- _Exercise description_
Pull each line with the string "button" from the entries.

(Dataset entries)
--------------------

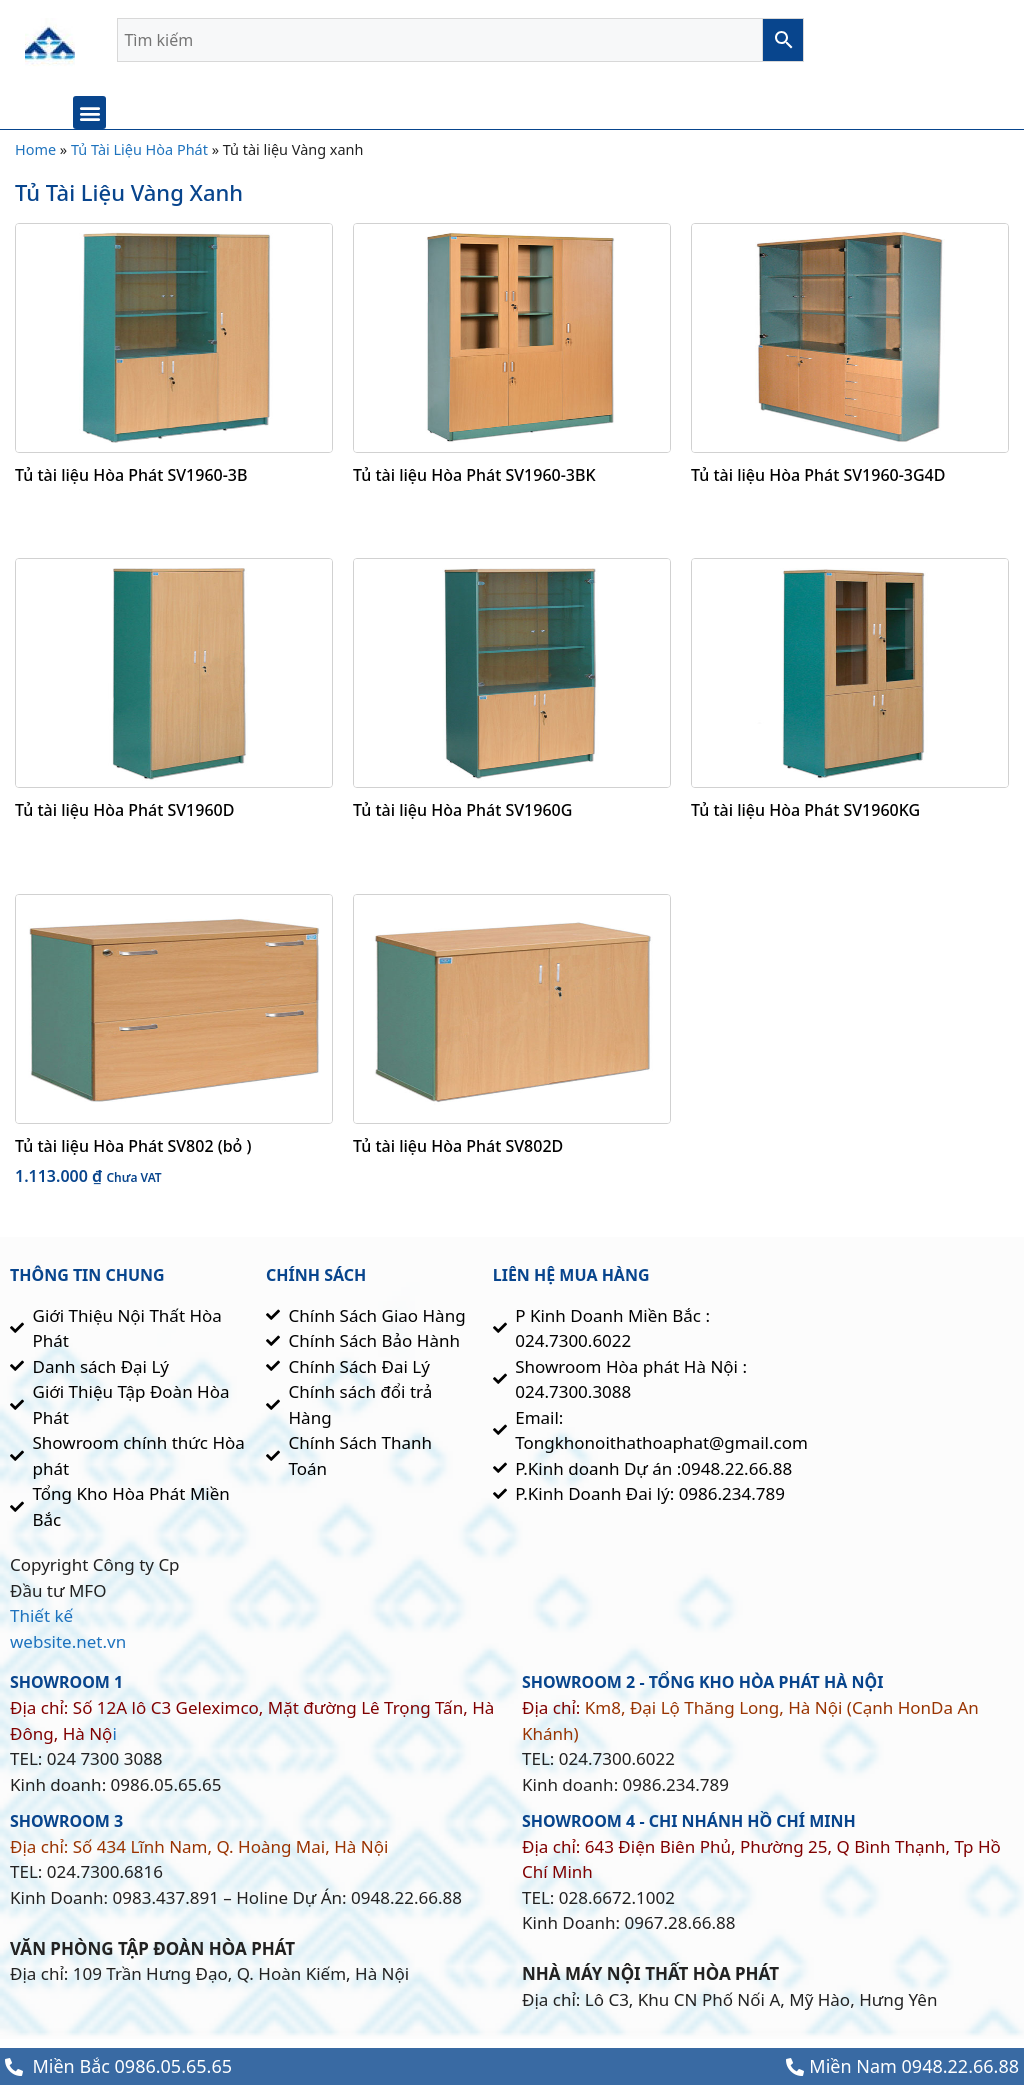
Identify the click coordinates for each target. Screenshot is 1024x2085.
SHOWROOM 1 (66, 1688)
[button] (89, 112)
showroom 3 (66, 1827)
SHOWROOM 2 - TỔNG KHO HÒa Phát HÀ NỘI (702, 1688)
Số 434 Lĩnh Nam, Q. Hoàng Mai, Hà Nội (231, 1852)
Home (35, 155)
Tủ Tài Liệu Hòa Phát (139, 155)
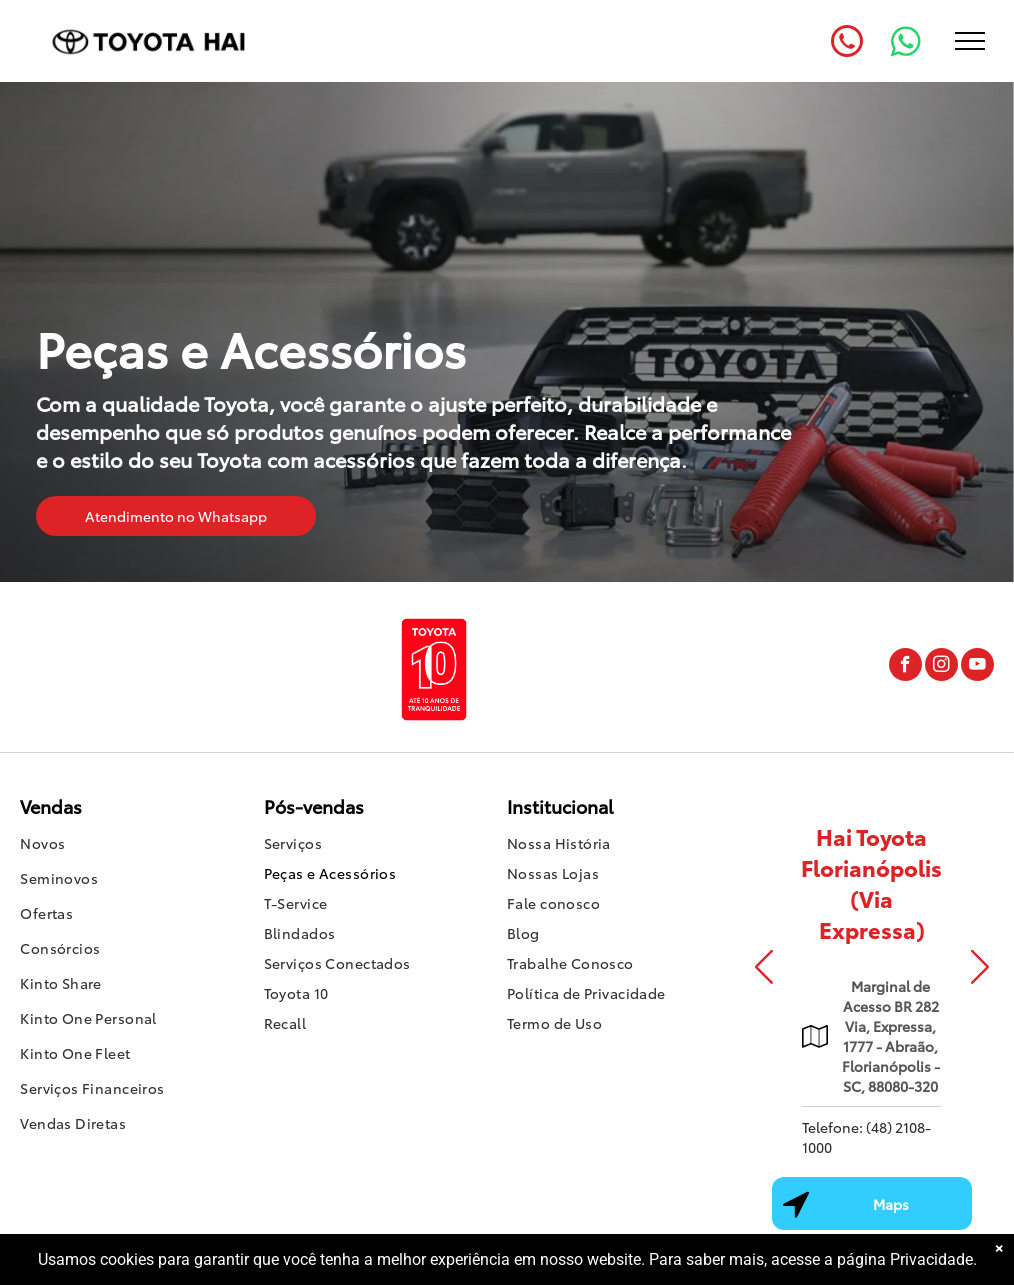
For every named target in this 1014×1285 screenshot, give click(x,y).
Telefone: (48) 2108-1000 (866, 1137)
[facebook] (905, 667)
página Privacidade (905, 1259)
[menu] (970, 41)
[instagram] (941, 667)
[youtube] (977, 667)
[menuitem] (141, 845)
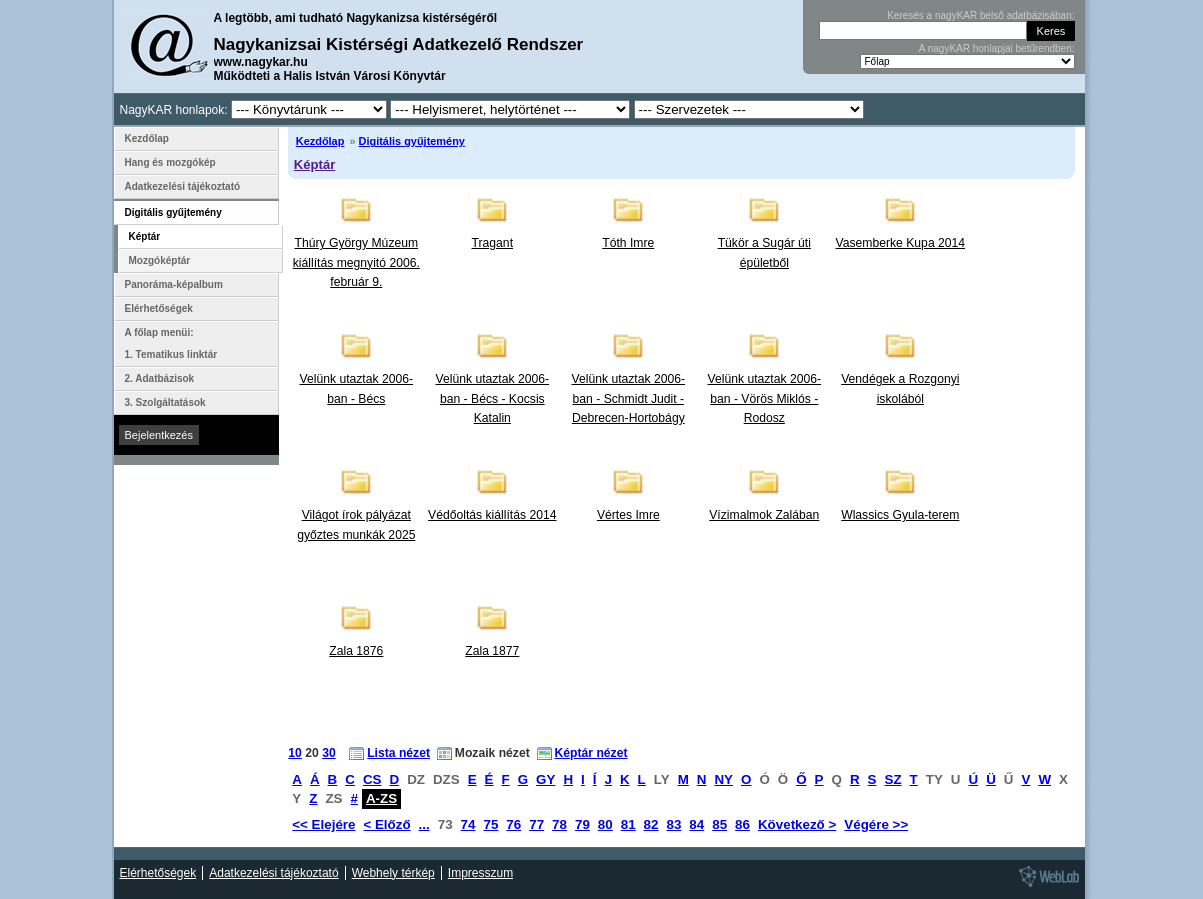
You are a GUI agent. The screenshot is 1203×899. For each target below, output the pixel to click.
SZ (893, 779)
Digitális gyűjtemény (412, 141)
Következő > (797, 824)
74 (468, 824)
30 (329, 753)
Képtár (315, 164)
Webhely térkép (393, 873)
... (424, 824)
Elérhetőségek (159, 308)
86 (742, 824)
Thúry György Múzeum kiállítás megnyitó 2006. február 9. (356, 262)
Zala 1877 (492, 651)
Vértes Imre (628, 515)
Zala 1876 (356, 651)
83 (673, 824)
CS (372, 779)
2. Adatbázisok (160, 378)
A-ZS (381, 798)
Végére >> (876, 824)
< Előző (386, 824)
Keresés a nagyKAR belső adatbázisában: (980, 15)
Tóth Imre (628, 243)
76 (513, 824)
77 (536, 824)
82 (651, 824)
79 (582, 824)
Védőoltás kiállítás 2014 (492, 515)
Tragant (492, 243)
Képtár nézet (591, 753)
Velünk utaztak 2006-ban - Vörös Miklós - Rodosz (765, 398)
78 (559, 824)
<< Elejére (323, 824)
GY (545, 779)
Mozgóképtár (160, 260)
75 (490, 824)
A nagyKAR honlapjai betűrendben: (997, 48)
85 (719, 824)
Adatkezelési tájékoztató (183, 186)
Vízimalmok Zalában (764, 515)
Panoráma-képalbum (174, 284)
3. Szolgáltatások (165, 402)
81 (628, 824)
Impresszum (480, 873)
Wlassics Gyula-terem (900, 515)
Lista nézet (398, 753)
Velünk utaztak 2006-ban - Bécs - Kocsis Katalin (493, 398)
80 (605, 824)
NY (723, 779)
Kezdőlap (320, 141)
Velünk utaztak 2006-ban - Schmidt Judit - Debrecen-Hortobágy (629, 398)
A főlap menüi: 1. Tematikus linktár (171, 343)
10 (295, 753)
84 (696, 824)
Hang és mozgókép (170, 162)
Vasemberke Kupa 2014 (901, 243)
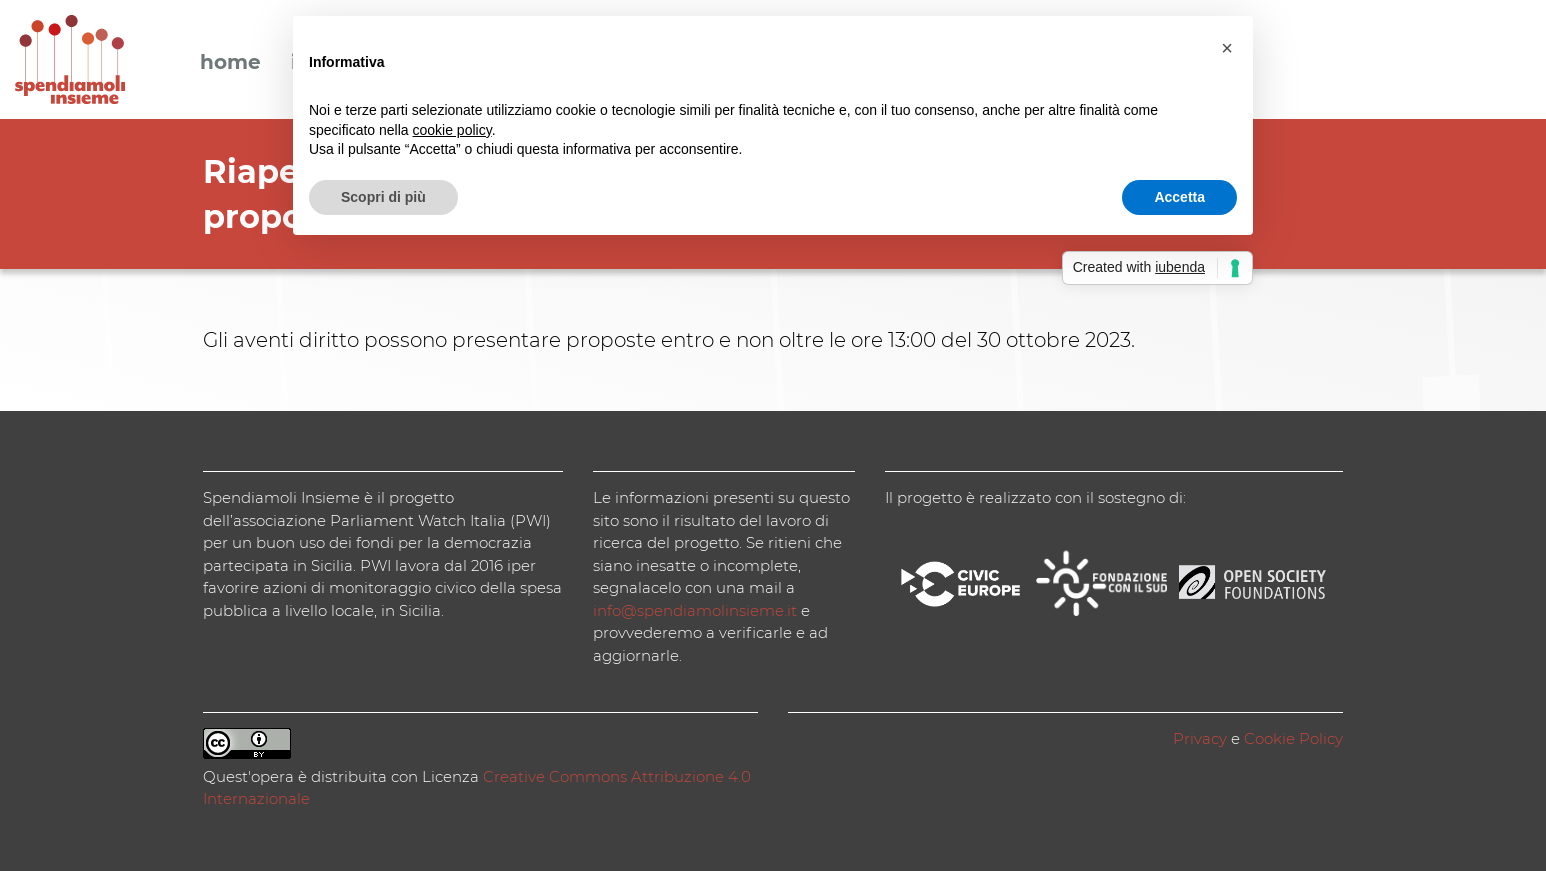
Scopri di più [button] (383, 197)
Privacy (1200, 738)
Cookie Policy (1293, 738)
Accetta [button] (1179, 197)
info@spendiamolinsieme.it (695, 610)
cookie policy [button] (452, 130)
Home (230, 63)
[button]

--------------------

- _Answer space_
[button] (89, 112)
Scopri di più [button] (383, 197)
Accetta [button] (1179, 197)
cookie policy [button] (452, 130)
[button]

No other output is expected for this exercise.